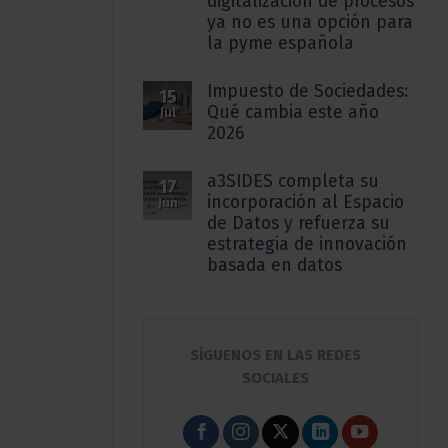
digitalización de procesos
ya no es una opción para
la pyme española
Impuesto de Sociedades:
15
Qué cambia este año
Jul
2026
a3SIDES completa su
17
incorporación al Espacio
Jun
de Datos y refuerza su
estrategia de innovación
basada en datos
SÍGUENOS EN LAS REDES
SOCIALES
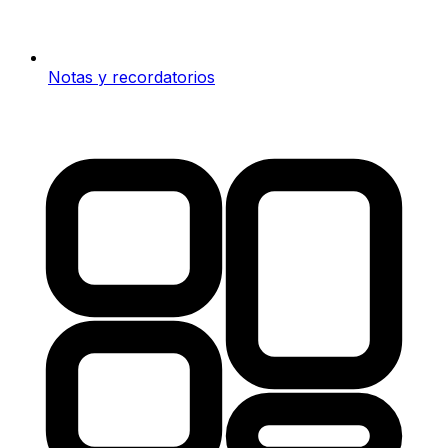
Notas y recordatorios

EXERCISE INSTRUCTIONS: Please repeat, exactly as written, only the lines from the line with "basada en datos" to the end of the data, leaving out every picture.

RESPONSE TO THIS EXERCISE:
basada en datos
SÍGUENOS EN LAS REDES
SOCIALES
Notas y recordatorios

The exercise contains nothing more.